In conducting garbage collection, MSR performs the following actions in sequence:

  1. Establishes a cutoff time.

  2. Marks each referenced manifest file with a timestamp. When manifest files are pushed to MSR, they are also marked with a timestamp.

  3. Sweeps each manifest file that does not have a timestamp after the cutoff time.

  4. Deletes the file if it is never referenced, meaning that no image tag uses it.

  5. Repeats the process for blob links and blob descriptors.

Each image stored in MSR is comprised of the following files:

  • The image filesystem, which consists of a list of unioned image layers.

  • A configuration file, which contains the architecture of the image along with other metadata.

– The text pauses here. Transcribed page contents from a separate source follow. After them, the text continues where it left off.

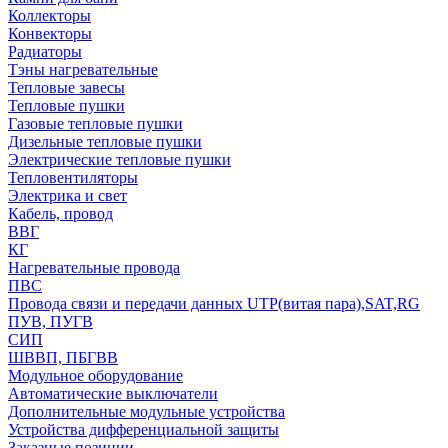
Коллекторы
Конвекторы
Радиаторы
Тэны нагревательные
Тепловые завесы
Тепловые пушки
Газовые тепловые пушки
Дизельные тепловые пушки
Электрические тепловые пушки
Тепловентиляторы
Электрика и свет
Кабель, провод
ВВГ
КГ
Нагревательные провода
ПВС
Провода связи и передачи данных UTP(витая пара),SAT,RG
ПУВ, ПУГВ
СИП
ШВВП, ПБГВВ
Модульное оборудование
Автоматические выключатели
Дополнительные модульные устройства
Устройства дифференциальной защиты
Заказные позиции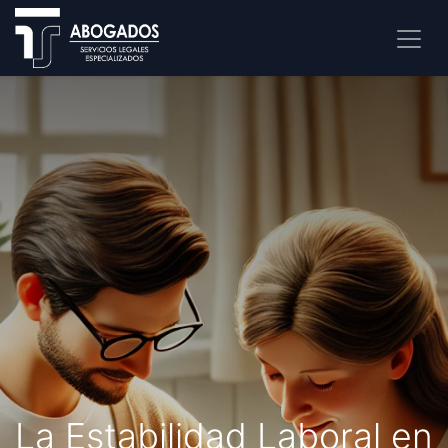
La Estabilidad Laboral en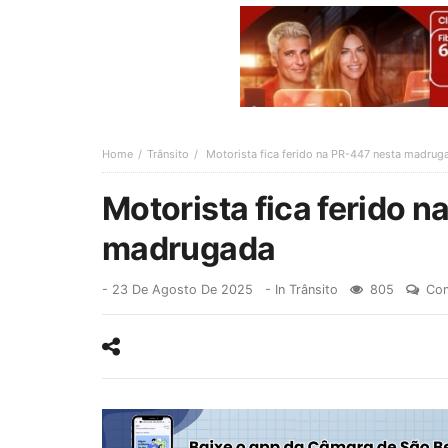
Home
Trânsito
Motorista fica ferido na PR-447 nesta madrug
Motorista fica ferido 
madrugada
-
23 De Agosto De 2025
- In
Trânsito
805
Com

  • A manifest file, which contains a list of all the image layers and the configuration file for the image.

MSR tracks these files in its metadata store, using RethinkDB, doing so in a content-addressable manner in which each file corresponds to a cryptographic hash of the file content. Thus, if two image tags hold exactly the same content, MSR only stores the content once, which makes hash collisions nearly impossible even when image tag names differ. For example, if wordpress:4.8 and wordpress:latest have the same content, MSR will only store that content once. If you delete one of these tags, the other will remain intact.

As a result, when you delete an image tag, MSR cannot delete the underlying files as it is possible that other tags also use the same underlying files.